JAKARTA (RIAUPOS.CO) -- Beberapa bulan lalu, Disney dibanjiri kritik lantaran dianggap telah ‘membunuh’ penokohan yang sangat kuat dari para karakter di film remake Lion King yang, ironisnya, sukses besar di pasaran. Kritik membangun tersebut nampaknya tidak didengar oleh mereka, karena ‘dosa’ yang sama kembali mereka ulangi di film Maleficent: Mistress of Evil.

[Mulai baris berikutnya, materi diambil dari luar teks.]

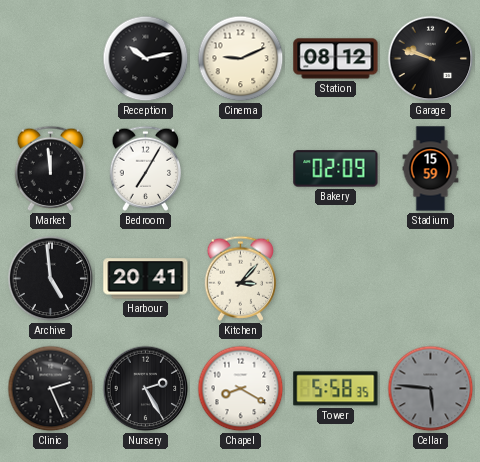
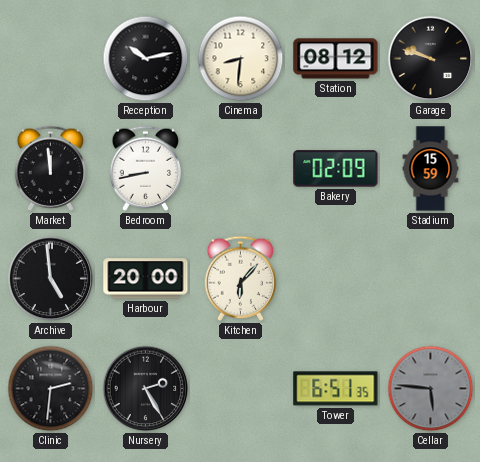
Cinema: 9:11 -> 8:31
Bedroom: 7:05 -> 8:43
Harbour: 20:41 -> 20:00
Kitchen: 3:07 -> 6:07
Clinic: 2:26 -> 2:31
Chapel: 8:20 -> none
Tower: 5:58 -> 6:51
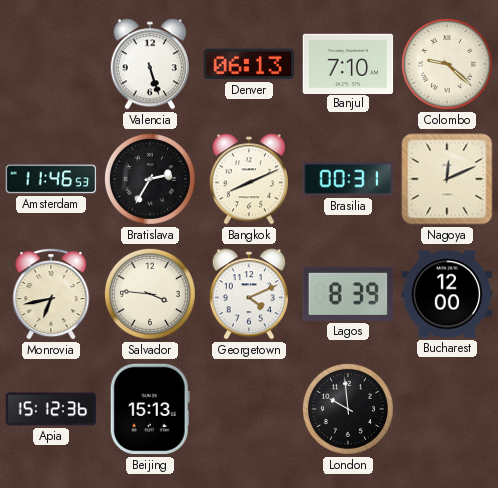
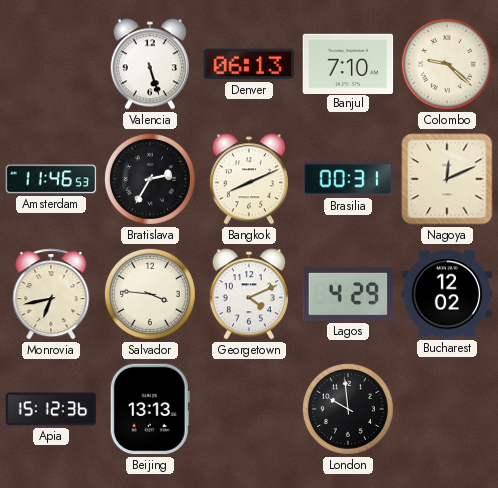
Lagos: 8:39 -> 4:29
Bucharest: 12:00 -> 12:02
Beijing: 15:13 -> 13:13
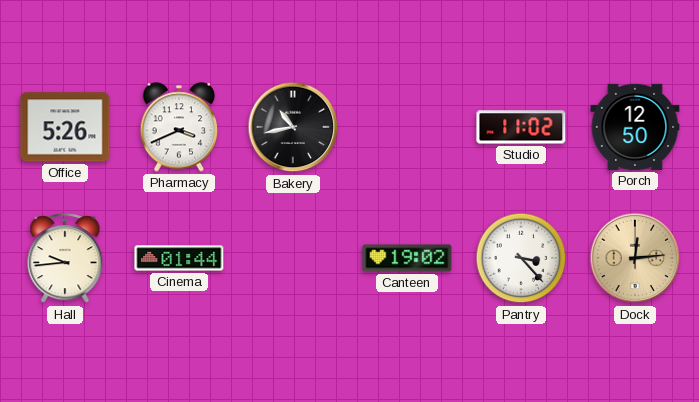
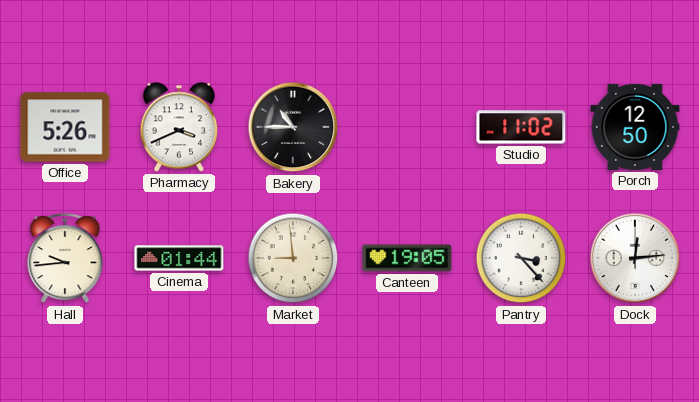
Bakery: 10:43 -> 10:45
Market: none -> 8:59
Canteen: 19:02 -> 19:05
Dock dial: champagne -> white
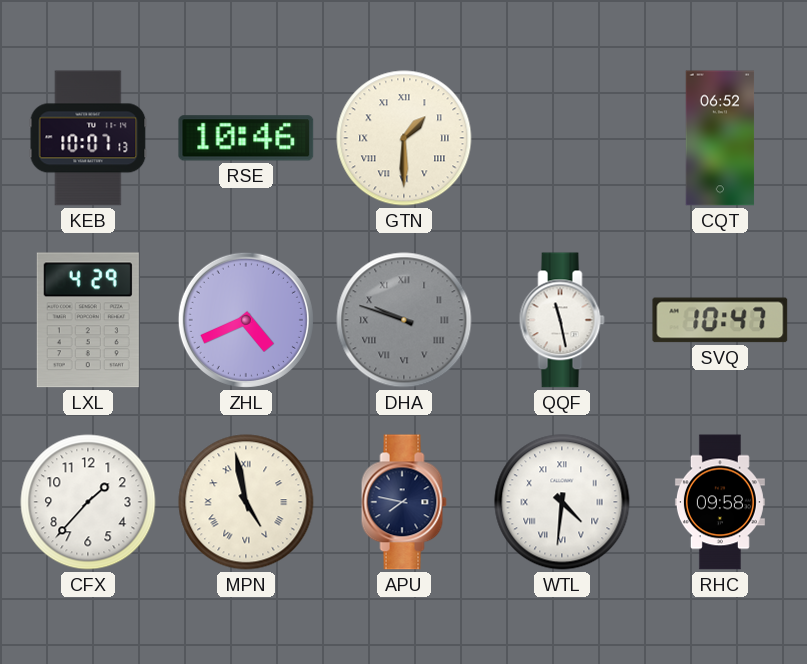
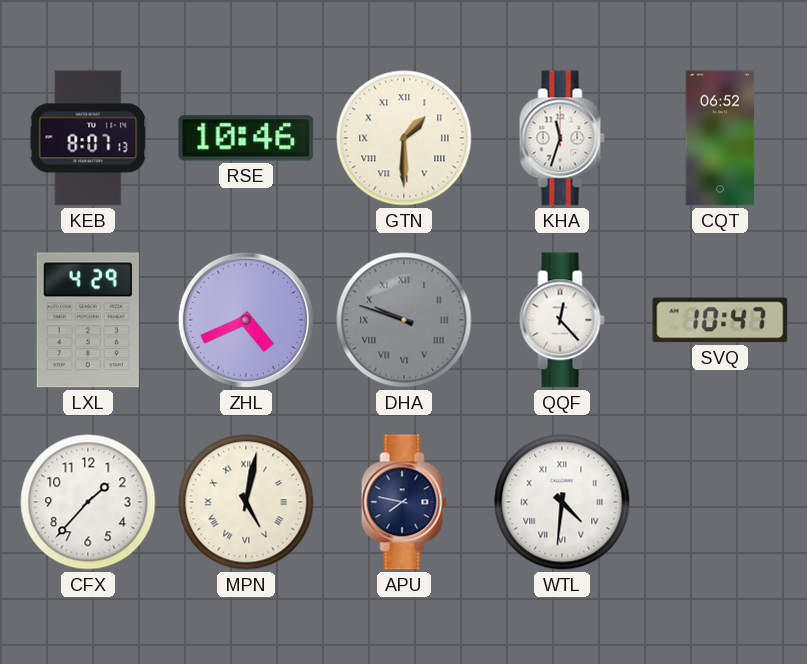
KEB: 10:07 -> 8:07
KHA: none -> 11:33
QQF: 11:28 -> 12:23
MPN: 4:58 -> 5:02
RHC: 09:58 -> none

Maleficent: Mistress of Evil merupakan sekuel dari film Maleficent yang tayang pada 2014. Diperankan oleh Angelina Jolie, Maleficent mengadaptasi kisah salah satu penjahat terbesar ciptaan Disney yang pertama kali tampil di film animasi legendaris Sleeping Beauty yang rilis pada 1959 silam.
Di film tersebut, Disney melakukan perombakan cerita di mana sosok Maleficent digambarkan sebagai seorang peri baik hati yang tersakiti oleh ulah pria yang dicintainya sebelum kemudian ia menjelma menjadi seorang peri kegelapan dengan kekuatan sihir yang tiada tara.
Berbeda dengan versi animasinya di mana Maleficent tewas dibunuh Pangeran Phillip setelah mengutuk Putri Aurora hingga tertidur akibat menyentuh jarum pemintal benang yang dimantrai, Disney menjadikan Maleficent versi Jolie sebagai pahlawan. Alih-alih dibangunkan oleh Phillip melalui kecupan di bibir, Aurora justru tersadar dari tidur abadinya setelah Maleficent, yang dalam film ini dikisahkan sempat membesarkan dan merawat dirinya sejak orok, mencium keningnya.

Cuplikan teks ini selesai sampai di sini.